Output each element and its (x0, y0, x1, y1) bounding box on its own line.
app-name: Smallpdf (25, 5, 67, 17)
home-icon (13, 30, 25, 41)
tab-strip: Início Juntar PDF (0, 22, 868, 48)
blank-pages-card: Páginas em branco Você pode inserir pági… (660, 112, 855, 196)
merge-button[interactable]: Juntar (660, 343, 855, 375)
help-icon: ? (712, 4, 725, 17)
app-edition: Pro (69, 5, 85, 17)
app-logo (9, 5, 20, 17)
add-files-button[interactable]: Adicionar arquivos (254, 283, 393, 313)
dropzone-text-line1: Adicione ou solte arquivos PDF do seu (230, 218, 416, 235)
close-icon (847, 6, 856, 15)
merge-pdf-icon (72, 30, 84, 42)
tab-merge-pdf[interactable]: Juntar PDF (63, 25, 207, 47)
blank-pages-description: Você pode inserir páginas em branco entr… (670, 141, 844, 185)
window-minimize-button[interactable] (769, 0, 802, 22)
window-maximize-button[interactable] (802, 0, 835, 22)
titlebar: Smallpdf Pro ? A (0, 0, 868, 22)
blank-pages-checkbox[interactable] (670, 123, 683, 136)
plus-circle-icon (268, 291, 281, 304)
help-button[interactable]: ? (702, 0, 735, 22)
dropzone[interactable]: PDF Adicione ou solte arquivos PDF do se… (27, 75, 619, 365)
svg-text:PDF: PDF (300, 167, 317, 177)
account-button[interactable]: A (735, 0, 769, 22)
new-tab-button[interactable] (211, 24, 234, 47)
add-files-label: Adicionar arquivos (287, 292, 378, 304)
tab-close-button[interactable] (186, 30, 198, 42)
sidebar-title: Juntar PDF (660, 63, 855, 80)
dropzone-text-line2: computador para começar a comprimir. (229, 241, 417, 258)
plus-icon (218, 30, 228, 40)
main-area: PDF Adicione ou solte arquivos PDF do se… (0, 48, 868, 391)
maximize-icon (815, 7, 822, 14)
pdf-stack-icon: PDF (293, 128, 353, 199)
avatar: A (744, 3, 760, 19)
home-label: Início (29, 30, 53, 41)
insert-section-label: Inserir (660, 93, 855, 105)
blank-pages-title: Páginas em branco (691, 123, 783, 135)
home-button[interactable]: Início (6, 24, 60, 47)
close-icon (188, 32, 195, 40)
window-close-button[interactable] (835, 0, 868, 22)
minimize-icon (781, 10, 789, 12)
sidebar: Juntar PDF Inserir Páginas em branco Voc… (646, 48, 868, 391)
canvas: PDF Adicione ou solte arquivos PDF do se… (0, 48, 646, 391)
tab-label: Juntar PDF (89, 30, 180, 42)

——

## What this task involves
Please return every line of the material above that includes "Você".

## Solution to this exercise
blank-pages-card: Páginas em branco Você pode inserir pági… (660, 112, 855, 196)
blank-pages-description: Você pode inserir páginas em branco entr… (670, 141, 844, 185)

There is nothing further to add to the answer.